Entre el pasaje, destacaban tres tipos (dos hombres y una mujer) que parecían encajar a la perfección con la idea preconcebida que teníamos a propósito de los irlandeses. Ellas, como Maureen O’Hara: pelirrojas, con el rostro salpicado de pecas, con pómulos enrojecidos, de una belleza desacostumbrada por extraña. Ellos, como los jugadores de rugby que se ven de vez en cuando en la selección, claro, irlandesa: anchas espaldas, ojos de una sorprendente vivacidad, luminosos, claros, incapaces de eso que se llama «mirar mal», manos carnosas.

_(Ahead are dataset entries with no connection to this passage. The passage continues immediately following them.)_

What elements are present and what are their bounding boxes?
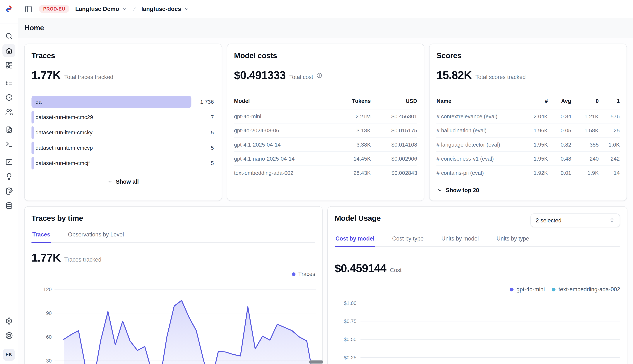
row-label: gpt-4o-mini	[234, 113, 332, 119]
org-switcher[interactable]: Langfuse Demo	[75, 6, 127, 12]
svg-text:$0.50: $0.50	[344, 336, 356, 342]
col-header-name: Name	[436, 98, 522, 104]
sidebar-group-main	[3, 30, 15, 72]
model-usage-card: Model Usage 2 selected Cost by modelCost…	[327, 206, 627, 364]
row-value: 1.95K	[522, 142, 548, 148]
app-window: FK PROD-EU Langfuse Demo langfuse-docs	[0, 0, 633, 364]
model-usage-tabs: Cost by modelCost by typeUnits by modelU…	[335, 235, 620, 247]
row-value: $0.456301	[371, 113, 417, 119]
row-label: # hallucination (eval)	[436, 127, 522, 134]
trace-name: dataset-run-item-cmc29	[36, 111, 93, 124]
model-costs-table: ModelTokensUSDgpt-4o-mini2.21M$0.456301g…	[234, 98, 417, 180]
total-cost-metric: $0.491333	[234, 69, 286, 82]
sidebar-item-annotation[interactable]	[3, 170, 15, 183]
score-row: # language-detector (eval)1.95K0.823551.…	[436, 138, 620, 152]
sidebar-item-settings[interactable]	[3, 314, 15, 327]
sidebar-item-support[interactable]	[3, 329, 15, 342]
traces-card: Traces 1.77K Total traces tracked qa1,73…	[24, 44, 222, 201]
model-cost-row: text-embedding-ada-00228.43K$0.002843	[234, 166, 417, 180]
sidebar-item-tracing[interactable]	[3, 76, 15, 89]
langfuse-logo-icon	[5, 4, 13, 13]
sidebar-item-playground[interactable]	[3, 138, 15, 150]
model-usage-tab-units-by-type[interactable]: Units by type	[496, 235, 530, 247]
row-value: 1.6K	[599, 142, 620, 148]
traces-total-label: Total traces tracked	[64, 74, 113, 80]
model-cost-row: gpt-4o-mini2.21M$0.456301	[234, 109, 417, 124]
project-name: langfuse-docs	[142, 6, 181, 12]
sidebar-toggle-button[interactable]	[25, 5, 32, 13]
sidebar-item-sessions[interactable]	[3, 91, 15, 104]
row-value: 1.95K	[522, 156, 548, 162]
scores-table: Name#Avg01# contextrelevance (eval)2.04K…	[436, 98, 620, 180]
model-usage-tab-units-by-model[interactable]: Units by model	[441, 235, 479, 247]
project-switcher[interactable]: langfuse-docs	[142, 6, 189, 12]
sidebar-group-evaluation	[3, 156, 15, 212]
trace-bar-row-qa[interactable]: qa1,736	[32, 96, 215, 108]
info-icon[interactable]	[316, 72, 322, 78]
legend-dot	[292, 272, 295, 276]
search-icon	[5, 32, 13, 40]
trace-count: 7	[211, 111, 214, 124]
traces-by-time-tab-traces[interactable]: Traces	[32, 231, 51, 243]
sidebar-item-evals[interactable]	[3, 156, 15, 168]
row-value: 0.34	[548, 113, 571, 119]
trace-bar-row-dataset-run-item-cmcvp[interactable]: dataset-run-item-cmcvp5	[32, 142, 215, 154]
sidebar: FK	[0, 0, 18, 364]
row-label: # contextrelevance (eval)	[436, 113, 522, 119]
traces-by-time-tab-observations-by-level[interactable]: Observations by Level	[67, 231, 125, 243]
terminal-icon	[5, 140, 13, 148]
row-label: # contains-pii (eval)	[436, 170, 522, 176]
sidebar-item-users[interactable]	[3, 106, 15, 118]
row-value: 2.21M	[332, 113, 371, 119]
sidebar-item-database[interactable]	[3, 199, 15, 212]
sidebar-item-home[interactable]	[3, 44, 15, 57]
environment-badge[interactable]: PROD-EU	[39, 5, 70, 13]
trace-count: 1,736	[200, 96, 214, 108]
sidebar-item-prompts[interactable]	[3, 123, 15, 136]
traces-tracked-metric: 1.77K	[32, 251, 61, 264]
trace-bar-row-dataset-run-item-cmcky[interactable]: dataset-run-item-cmcky5	[32, 126, 215, 139]
sidebar-item-datasets[interactable]	[3, 184, 15, 197]
card-title: Scores	[436, 51, 620, 60]
show-all-button[interactable]: Show all	[104, 177, 142, 186]
sidebar-item-dashboards[interactable]	[3, 58, 15, 72]
row-value: 3.13K	[332, 127, 371, 134]
horizontal-scrollbar-thumb[interactable]	[309, 360, 323, 364]
trace-name: dataset-run-item-cmcvp	[36, 142, 93, 154]
row-label: gpt-4o-2024-08-06	[234, 127, 332, 134]
row-value: 2.04K	[522, 113, 548, 119]
chevron-down-icon	[184, 6, 189, 12]
svg-text:60: 60	[46, 334, 52, 340]
legend-label: Traces	[298, 271, 315, 277]
traces-by-time-card: Traces by time TracesObservations by Lev…	[24, 206, 323, 364]
trace-count: 5	[211, 142, 214, 154]
sidebar-item-search[interactable]	[3, 30, 15, 42]
chart-legend: gpt-4o-minitext-embedding-ada-002	[335, 286, 620, 292]
model-usage-chart: $1.00$0.75$0.50$0.25	[335, 296, 620, 364]
model-usage-tab-cost-by-model[interactable]: Cost by model	[335, 235, 375, 247]
trace-count: 5	[211, 157, 214, 170]
svg-text:120: 120	[43, 286, 52, 292]
database-icon	[5, 202, 13, 209]
col-header-avg: Avg	[548, 98, 571, 104]
traces-bar-list: qa1,736dataset-run-item-cmc297dataset-ru…	[32, 96, 215, 170]
row-value: 1.96K	[522, 127, 548, 134]
model-usage-tab-cost-by-type[interactable]: Cost by type	[391, 235, 424, 247]
show-top-20-button[interactable]: Show top 20	[434, 185, 482, 195]
col-header-tokens: Tokens	[332, 98, 371, 104]
legend-label: gpt-4o-mini	[516, 286, 545, 292]
scores-total-label: Total scores tracked	[475, 74, 526, 80]
card-title: Traces	[32, 51, 215, 60]
clock-icon	[5, 94, 13, 101]
row-value: $0.015175	[371, 127, 417, 134]
row-value: 576	[599, 113, 620, 119]
legend-label: text-embedding-ada-002	[558, 286, 620, 292]
langfuse-logo	[0, 0, 18, 24]
model-select-dropdown[interactable]: 2 selected	[530, 214, 620, 227]
row-value: 28.43K	[332, 170, 371, 176]
col-header-usd: USD	[371, 98, 417, 104]
trace-bar-row-dataset-run-item-cmcjf[interactable]: dataset-run-item-cmcjf5	[32, 157, 215, 170]
trace-bar-row-dataset-run-item-cmc29[interactable]: dataset-run-item-cmc297	[32, 111, 215, 124]
user-avatar[interactable]: FK	[3, 349, 15, 361]
card-title: Traces by time	[32, 214, 315, 223]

Sean – ¿acaso podría llamarse de otra forma? – es un buen amigo que domina perfectamente el castellano. Avisado de nuestra estancia en su ciudad natal, quiso ilustrar, predicando con el ejemplo, aquello de la «proverbial amabilidad dublinesa». «Voy a tratar de demostraros», se arrancó inmediatamente después de los pertinentes saludos, «que Dublín es una de las ciudades más seductoras del mundo». Seguro que Sean tenía muy presente al decir esto lo que comentó Joyce en cierta ocasión: que la ciudad le ponía enfermo, muy enfermo.

Una primera y veloz mirada al paisaje urbano es más que suficiente para impugnar abiertamente a la mayor luminaria que la ciudad – «aquí das una patada en el césped y te salen cinco poetas» – ha dado a la historia de las letras mundiales. Al pasear por los alrededores de St. Stephen Green, el parque dublinés más conocido, primer punto de encuentro de Joyce y su novia e incondicional compañera, Nora Barnacle, se perciben los primeros signos de una ciudad que rompe moldes, quizá por desconocida, por ser la capital europea más ignorada.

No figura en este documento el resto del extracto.